Baillehache Pascal's personal website

OOP in C - Methods

The object oriented programming paradigm is based on the concept of object. An object is a structure which can contain both data and code. The code of an object is called its methods. In C, structures usually contains only data, and code is applied to these structures via functions. Wouldn't it be nice if it was also possible to have methods in C ?

How to define and use methods in plain standard C.

Ideally I would like to be able to write something that resembles the C++ syntax: instance->method(arguments). Each component is immediately identifiable and appear only once, and the syntax is short. For the declaration of the method, to emphasize the fact that the method is part of the object, at the same level as the data, it should appear inside the structure declaration.

For the declaration, it is possible to use pointers to function in the structure declaration, for example as follow:

struct MyObject {
  int aField;
  void (*aMethod)(int argumentOfTheMethod);
};

aField and aMethod clearly belong to MyObject and are declared at the same level and same place. If instance is an instance of MyObject, they can be used as instance.aField and instance.aMethod(...). So far so good.

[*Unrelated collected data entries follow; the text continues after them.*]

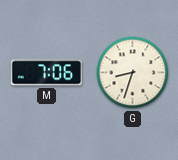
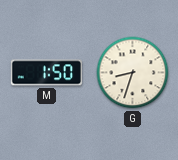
M: 7:06 -> 1:50
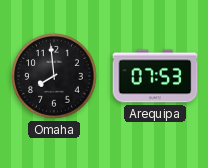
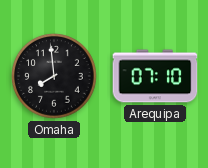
Arequipa: 07:53 -> 07:10
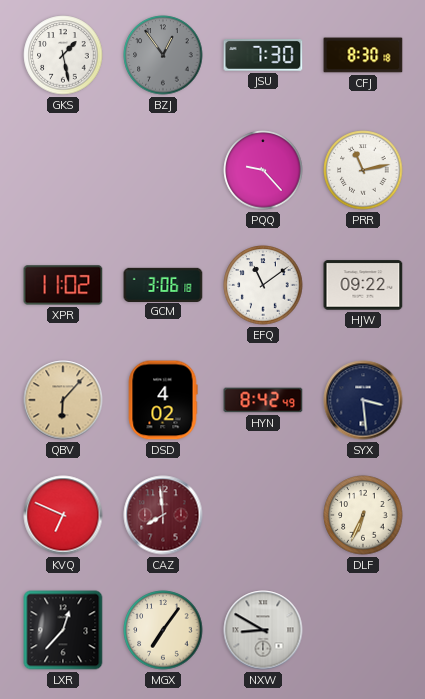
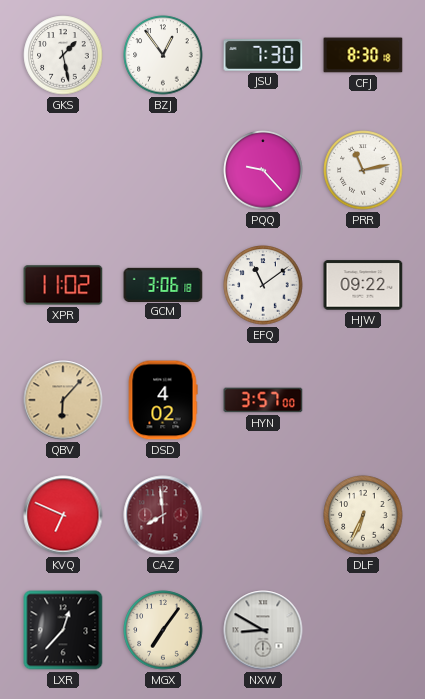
BZJ dial: grey -> white
HYN: 8:42 -> 3:57
SYX: 3:29 -> none
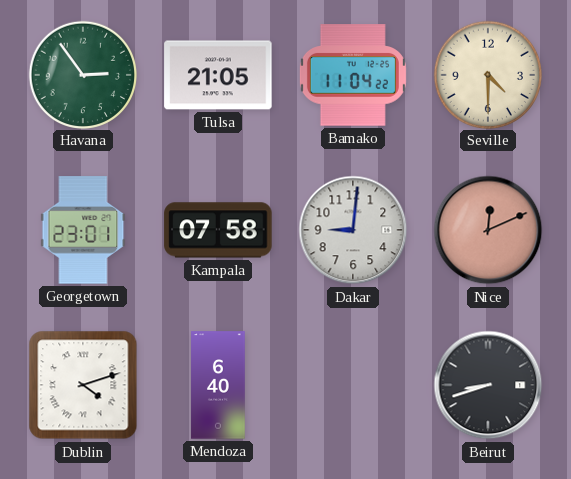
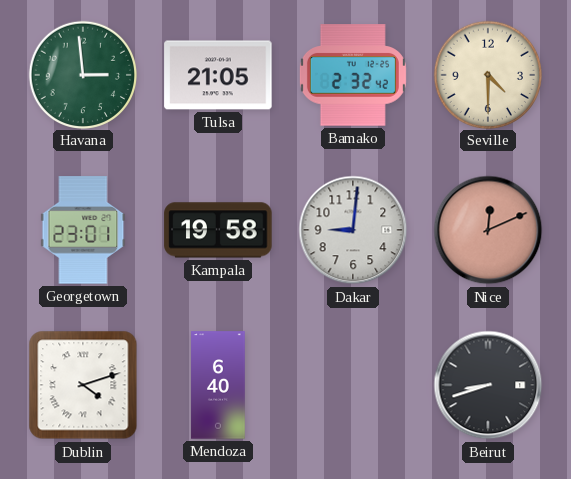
Havana: 2:54 -> 2:59
Bamako: 11:04 -> 2:32
Kampala: 07:58 -> 19:58
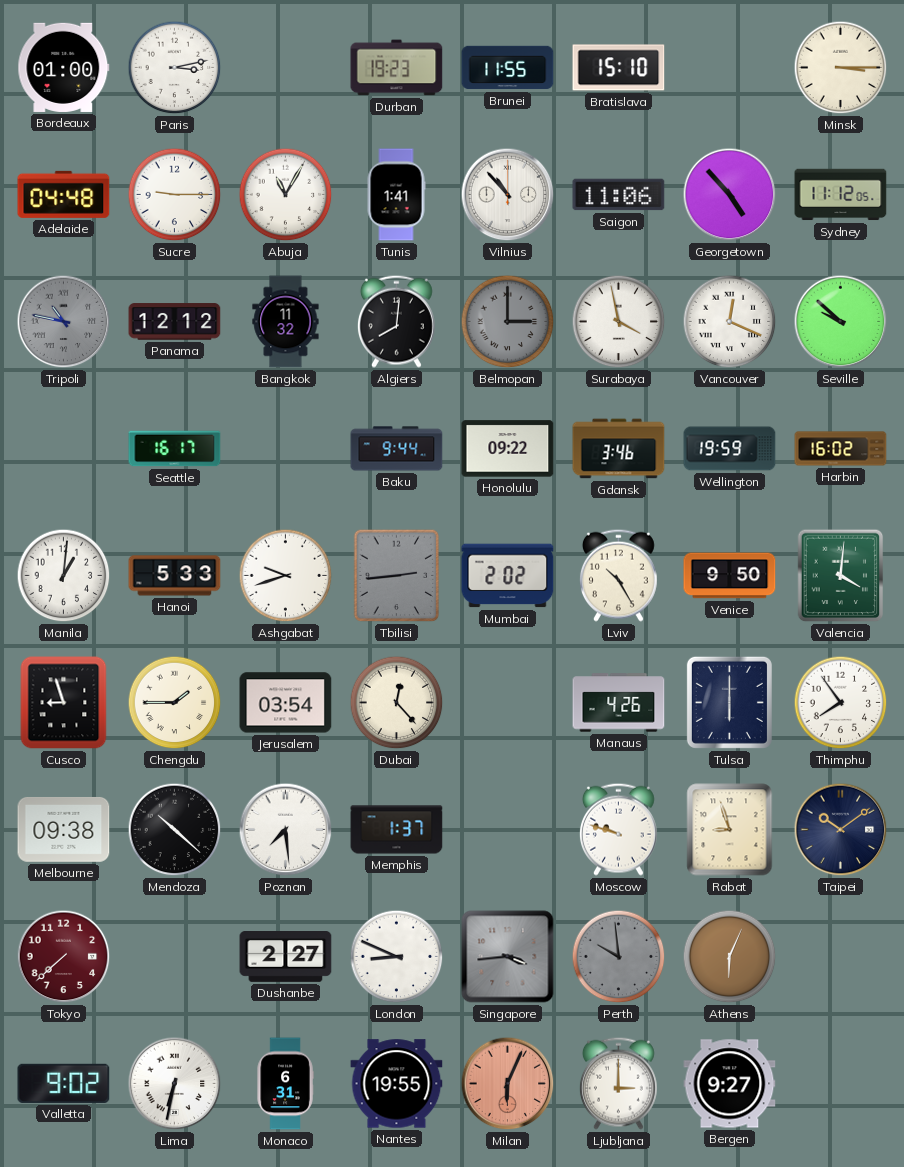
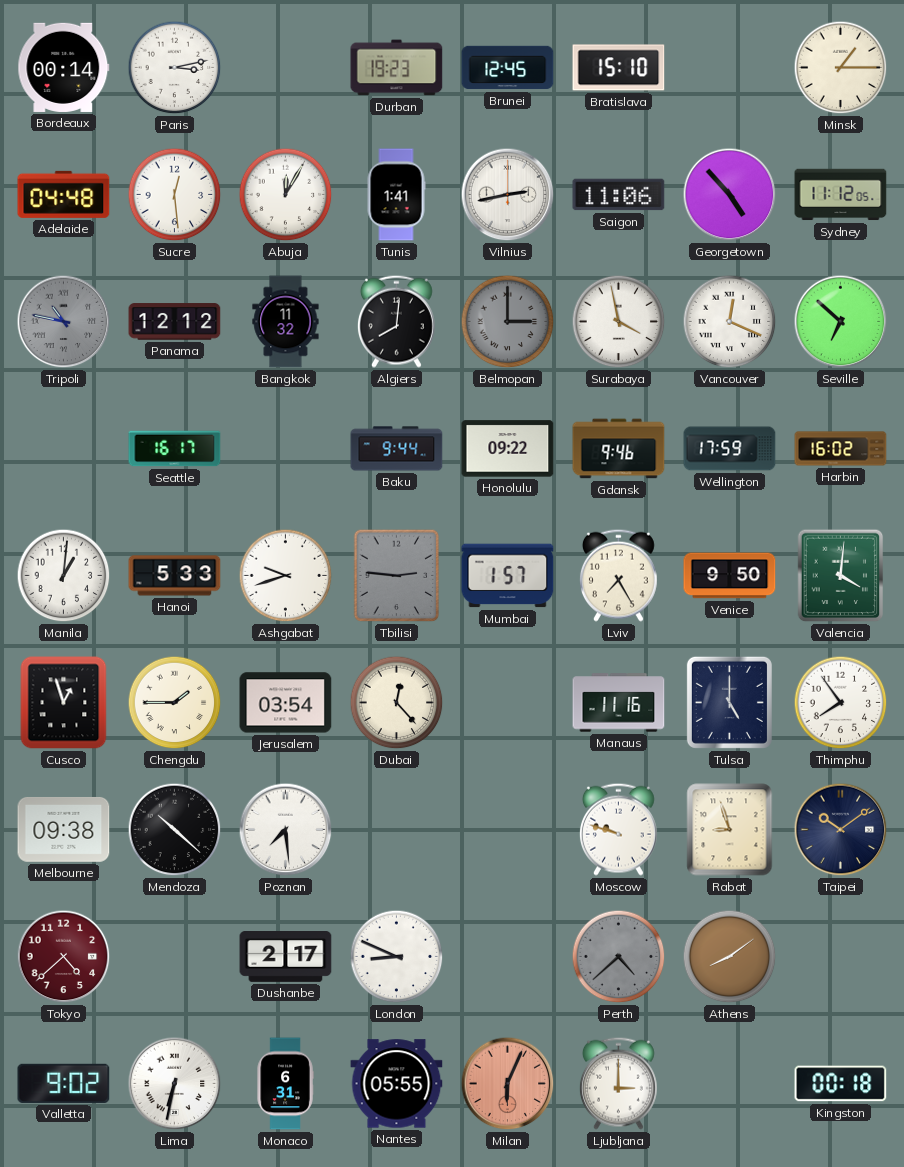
Bordeaux: 01:00 -> 00:14
Brunei: 11:55 -> 12:45
Minsk: 3:15 -> 1:15
Sucre: 9:15 -> 12:29
Abuja: 11:05 -> 12:05
Vilnius: 10:53 -> 2:43
Seville: 9:52 -> 6:52
Gdansk: 3:46 -> 9:46
Wellington: 19:59 -> 17:59
Tbilisi: 2:44 -> 2:46
Mumbai: 2:02 -> 1:57
Lviv: 10:25 -> 7:25
Cusco: 8:57 -> 12:57
Manaus: 4:26 -> 11:16
Tulsa: 6:00 -> 5:00
Memphis: 1:37 -> none
Tokyo: 7:38 -> 4:38
Dushanbe: 2:27 -> 2:17
Singapore: 3:44 -> none
Perth: 9:59 -> 4:38
Athens: 6:04 -> 8:09
Nantes: 19:55 -> 05:55
Bergen: 9:27 -> none
Kingston: none -> 00:18
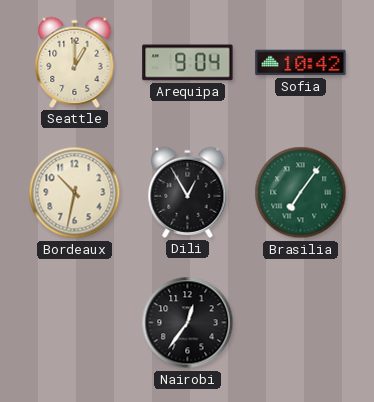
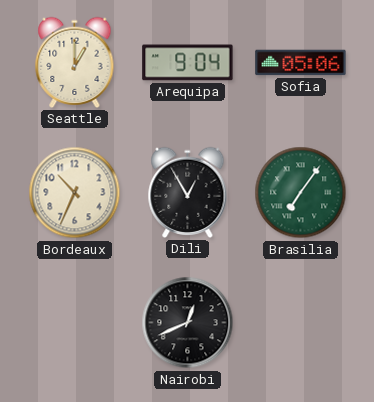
Sofia: 10:42 -> 05:06
Bordeaux: 10:32 -> 10:34
Nairobi: 12:36 -> 12:41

The field value is accessed and modified as usual, but the method needs to be linked to its body. To create a new instance of MyObject, I define, for each objects, a function struct MyObject MyObjectCreate() which create the instance and eventually initialise the fields of the structure based on its arguments (not written here). This function, equivalent to the constructor in C++, also has the duty to link the function pointers of the instance with the appropriate functions body. It gives something like:

void MyObjectMethod(int argument) {
  ...
}
struct MyObject MyObjectCreate(int fieldInitialValue) {
  struct MyObject instance;
  instance.aField = fieldInitialValue;
  instance.aMethod = MyObjectMethod;
  return instance;
}

Now I can create an object instance and use its method as I expected:

struct MyObject instance = MyObjectCreate(0);
instance.aMethod(1);

However the method misses a crucial property: the ability to refer to its invoking object instance. Inside the body of MyObjectMethod() there is no way to access the instance at the origin of the function call. In C++ it's the role of the keyword this. The solution to this problem I keep seeing among those who does OOP in C is to add one argument to the function MyObjectMethod() and pass instance to the function, as follow:

void MyObjectMethod(struct MyObject* instance, int argument) {
  ...
}
...
instance.aMethod(instance, ...);

which I personnally find super-mega-ugly. At each method definition and declaration you need to bother about that extra argument, and at each call to the method you need to write the instance variable twice. Which is even more a problem when you want to write things like functionWhichReturnAnInstanceOfMyObject().aMethod(...). What do you use as argument ? Another call to functionWhichReturnAnInstanceOfMyObject() ? If the function returns newly allocated instance, or has side effect, you're in trouble...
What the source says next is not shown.